Kaunos

Am Westufer des schilfreichen Dalyan-Flusses, ca. 1 km. Luftlinie von Dalyan entfernt.

Die südlichste Stadt Kariens verlor bereits in der Antike durch Verlandung ihren Hafen - und damit ihre Lebensbasis.

Die Ruinen der einstigen Hafenstadt Kaunos wurden 1967 von türkischen Archäologen ausgegraben. Da der Platz seit mittelbyzantinischer Zeit nicht mehr besiedelt ist, gehört Kaunos zu den stimmungsvollen archäologischen Stätten, die man nach einer hinreißenden Fahrt durchs Schilfmeer erreicht.

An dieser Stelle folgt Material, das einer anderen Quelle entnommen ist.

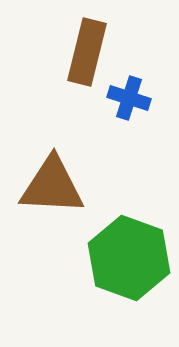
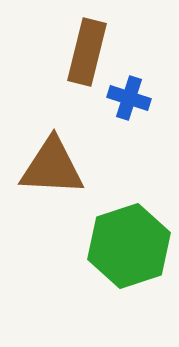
brown triangle: moved 19 px up
green hexagon: moved 12 px up; rotated 22 degrees clockwise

Die Bootsfahrt nach Kaunos beginnt in Dalyan, das man über eine gut ausgebaute, 8 km lange Straße von der Hauptstraße 400 erreicht. Dalyan besitz die größte auf ausflüge spezialisierte Motorbootflotte der Türkei. Die Fischereikooperative organisiert die Fahrten nach Kaunos und zum Iztuzu-Strand im Delta.

Geschichte:

Obwohl sich laut Heredot die Gebräuche der Kauner von denen der Karer unterschieden, gilt Kaunos bei den meisten Forschern als karische Stadt. Herodot, dessen Vater Karer und Mutter Griechin waren, konstatierte jedenfalls, dass die Kauner einen karischen Dialekt sprachen.

Die Stadt besaß einen kreisrunden Hafen, der mit einer Kette verschlossen werden konnte, und lag in einer geschützten Bucht am Meer. Schon früh begann der Verlandungsprozess, das Umland versumpfte und bildete im feuchtwarmen Klima den idealen Nährboden für die Malaria. Da man im Altertum weder die Übertragung durch Stechmücken noch die Malaria als Krankheit kannte, wurden die Kauner wegen ihres "grünen Aussehens" verspottet und galten als träge und dumm. "Wann hatten diese stupiden Kaunier je einen wertvollen Bürger?" hieß ein bekannter Spruch. Kaunos gehörte kurze Zeit dem Delischen Bund an und lebte nicht schlecht vom Fischfang; eingesalzener Fisch gehörte zur täglichen Nahrung. Dazu kamen, wie die Inschrift auf der Westseite des Brunnenhauses verrät, Salz-, Harz-, Früchte- und Sklavenhandel.

Besichtigung

Die größte Sehenswürdigkeiten von Kaunos, die in die steile Felswand gearbeiteten ionischen Tempelgräber, liegen schräg gegenüber der Boots-Abfahrtstelle. Die Gräber sind die ersten einer Reihe von Gräber, die dem Reisenden von nun an in Lykien begegnen. Die Felsgräber entstanden vom 4. bis 2. Jh.v.Chr. Besonders schön wirken die Tempelgräber bei Morgensonne.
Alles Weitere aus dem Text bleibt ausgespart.